From mboxrd@z Thu Jan  1 00:00:00 1970
Return-Path: <gcc-help-return-33936-listarch-gcc-help=gcc.gnu.org@gcc.gnu.org>
Received: (qmail 4439 invoked by alias); 2 Sep 2008 21:21:08 -0000
Received: (qmail 4430 invoked by uid 22791); 2 Sep 2008 21:21:07 -0000
X-Spam-Check-By: sourceware.org
Received: from vms173003pub.verizon.net (HELO vms173003pub.verizon.net) (206.46.173.3)     by sourceware.org (qpsmtpd/0.31) with ESMTP; Tue, 02 Sep 2008 21:20:22 +0000
Received: from [10.10.1.168] ([209.190.166.162]) by vms173003.mailsrvcs.net  (Sun Java System Messaging Server 6.2-6.01 (built Apr  3 2006))  with ESMTPA id <0K6L00HQH791TOJ8@vms173003.mailsrvcs.net> for  gcc-help@gcc.gnu.org; Tue, 02 Sep 2008 16:19:50 -0500 (CDT)
Date: Tue, 02 Sep 2008 21:21:00 -0000
From: John Fine <johnsfine@verizon.net>
Subject: Re: "may or may not", that is the question
In-reply-to: <48BDA665.9010802@enseirb.fr>
To: David Bruant <bruant@enseirb.fr>
Cc: gcc-help@gcc.gnu.org
Message-id: <48BDADED.1060503@verizon.net>
MIME-version: 1.0
Content-type: text/plain; charset=ISO-8859-1; format=flowed
Content-transfer-encoding: 7bit
References: <48BDA665.9010802@enseirb.fr>
User-Agent: Thunderbird 2.0.0.16 (Windows/20080708)
X-IsSubscribed: yes
Mailing-List: contact gcc-help-help@gcc.gnu.org; run by ezmlm
Precedence: bulk
List-Id: <gcc-help.gcc.gnu.org>
List-Archive: <http://gcc.gnu.org/ml/gcc-help/>
List-Post: <mailto:gcc-help@gcc.gnu.org>
List-Help: <mailto:gcc-help-help@gcc.gnu.org>
Sender: gcc-help-owner@gcc.gnu.org
X-SW-Source: 2008-09/txt/msg00012.txt.bz2

David Bruant wrote:
> Finally, I would like to know some reason that could make the code
> slower by unrolling loops.
>
> And, maybe, that we (I) could write to the people that write the manual
> to add what will be said here to improve the manula, because I find the
> "may or may not" quite weak for a manual.
>
>
>   
Try a few experiments before jumping to your conclusions.  I have, and 
unrolling loops usually makes those loops slower.
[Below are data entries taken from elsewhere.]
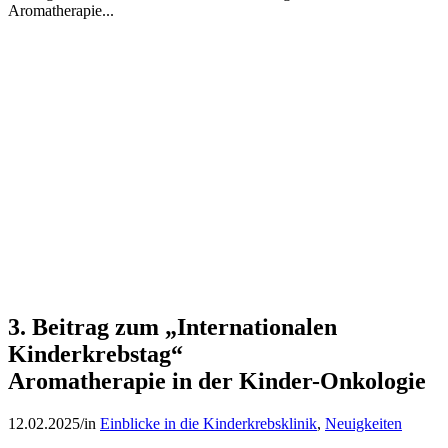
Aromatherapie...
3. Beitrag zum „Internationalen
Kinderkrebstag“
Aromatherapie in der Kinder-Onkologie
12.02.2025
/
in
Einblicke in die Kinderkrebsklinik
,
Neuigkeiten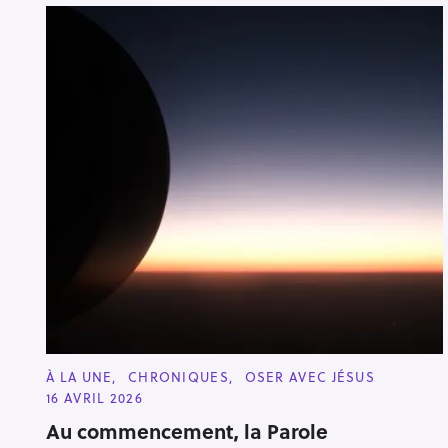
C
À LA UNE
CHRONIQUES
OSER AVEC JÉSUS
A
16 AVRIL 2026
T
E
Au commencement, la Parole
G
O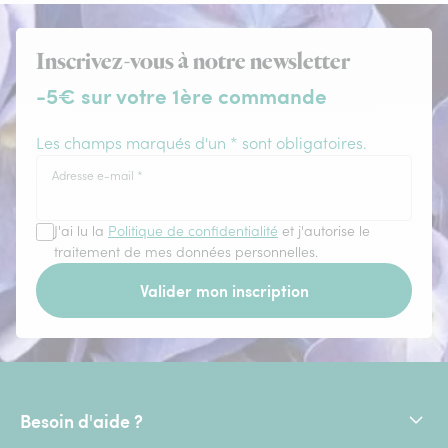
Inscrivez-vous à notre newsletter
-5€ sur votre 1ère commande
Les champs marqués d'un * sont obligatoires.
Adresse e-mail
*
J'ai lu la
Politique de confidentialité
et j'autorise le
traitement de mes données personnelles.
Valider mon inscription
Besoin d'aide ?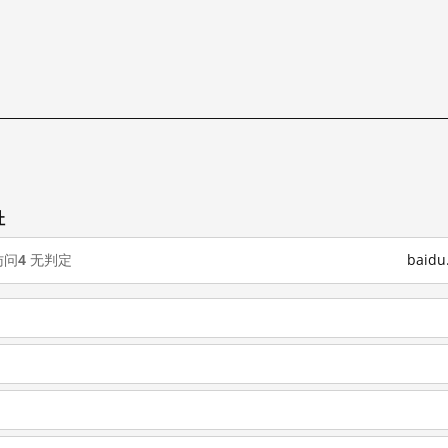
址
访问
4
无判定
baid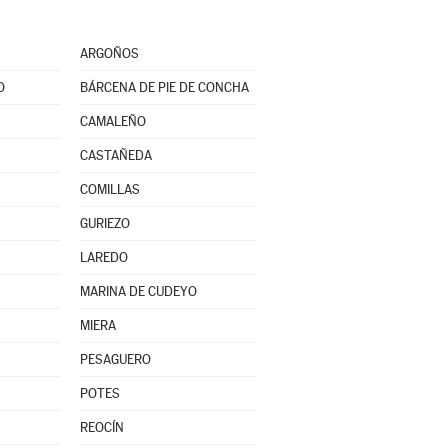
ARGOÑOS
O
BÁRCENA DE PIE DE CONCHA
CAMALEÑO
CASTAÑEDA
COMILLAS
GURIEZO
LAREDO
MARINA DE CUDEYO
MIERA
PESAGUERO
POTES
REOCÍN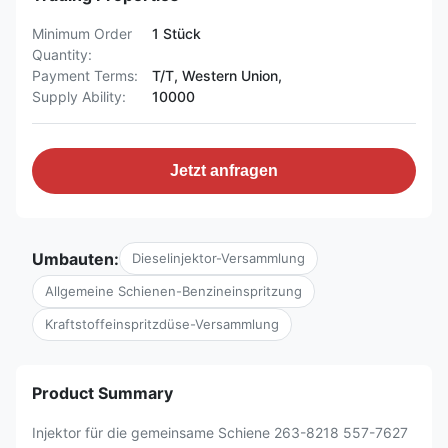
Minimum Order
1 Stück
Quantity:
Payment Terms:
T/T, Western Union,
Supply Ability:
10000
Jetzt anfragen
Umbauten:
Dieselinjektor-Versammlung
Allgemeine Schienen-Benzineinspritzung
Kraftstoffeinspritzdüse-Versammlung
Product Summary
Injektor für die gemeinsame Schiene 263-8218 557-7627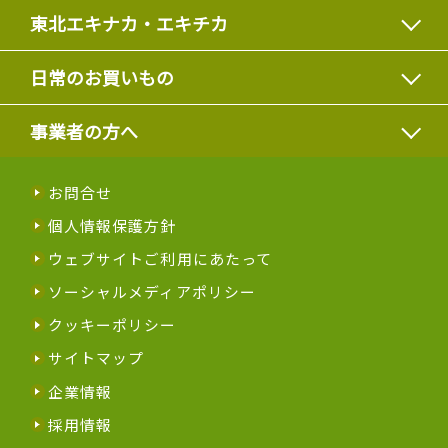
東北エキナカ・エキチカ
日常のお買いもの
事業者の方へ
お問合せ
個人情報保護方針
ウェブサイトご利用にあたって
ソーシャルメディアポリシー
クッキーポリシー
サイトマップ
企業情報
採用情報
It is a complicated situation and you may find that the option to unroll 
loops makes the total program faster despite making most loops slower (a 
few inner loops that took a lot of time might get faster while loops 
that took less time get slower).  But even that much is far from 
certain.  The total program might get slower.
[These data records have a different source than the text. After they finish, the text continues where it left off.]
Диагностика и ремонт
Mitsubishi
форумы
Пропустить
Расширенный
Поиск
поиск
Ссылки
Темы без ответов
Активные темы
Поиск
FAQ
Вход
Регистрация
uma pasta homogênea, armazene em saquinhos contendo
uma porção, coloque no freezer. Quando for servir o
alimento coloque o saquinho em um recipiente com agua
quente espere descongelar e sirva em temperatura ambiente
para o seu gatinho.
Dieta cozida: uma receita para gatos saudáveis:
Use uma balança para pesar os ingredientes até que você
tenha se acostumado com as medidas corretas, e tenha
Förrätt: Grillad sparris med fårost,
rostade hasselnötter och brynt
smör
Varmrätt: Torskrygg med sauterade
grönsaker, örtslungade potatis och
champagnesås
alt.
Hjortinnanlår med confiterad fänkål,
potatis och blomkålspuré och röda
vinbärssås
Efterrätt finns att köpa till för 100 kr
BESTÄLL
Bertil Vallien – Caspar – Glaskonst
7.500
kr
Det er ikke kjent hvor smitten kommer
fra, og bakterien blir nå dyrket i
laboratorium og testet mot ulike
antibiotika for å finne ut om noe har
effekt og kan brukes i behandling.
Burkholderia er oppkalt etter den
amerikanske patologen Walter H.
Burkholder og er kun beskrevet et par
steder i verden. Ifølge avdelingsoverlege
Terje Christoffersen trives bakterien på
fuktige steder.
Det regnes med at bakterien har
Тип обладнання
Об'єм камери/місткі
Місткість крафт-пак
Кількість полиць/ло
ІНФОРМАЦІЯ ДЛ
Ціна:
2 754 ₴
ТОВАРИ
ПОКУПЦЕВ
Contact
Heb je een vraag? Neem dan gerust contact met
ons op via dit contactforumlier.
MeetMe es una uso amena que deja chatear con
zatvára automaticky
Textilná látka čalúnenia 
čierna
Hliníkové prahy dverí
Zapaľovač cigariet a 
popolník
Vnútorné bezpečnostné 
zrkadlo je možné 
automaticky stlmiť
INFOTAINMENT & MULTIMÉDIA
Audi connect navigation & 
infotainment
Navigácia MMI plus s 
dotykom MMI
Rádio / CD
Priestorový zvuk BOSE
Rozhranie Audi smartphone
Depending on details of compiler behavior that I don't know for gcc, 
there might be much stronger reasons than the following for loops to get 
slower when unrolled, but the following is sometimes enough:

1) Modern CPUs overlap a lot of work, so all the counting and jumping 
involved in a loop might happen to be fully overlapped and free, so 
there is nothing to be saved by unrolling.

2) By unrolling, you are always giving the L1 instruction cache more 
work to do.  Depending on complex issues of the instruction mix and 
decode overheads etc. the cost of fetching all those extra instructions 
might outweigh everything else.  So after saving nothing because of 
factor (1) you then pay a lot for it by factor (2).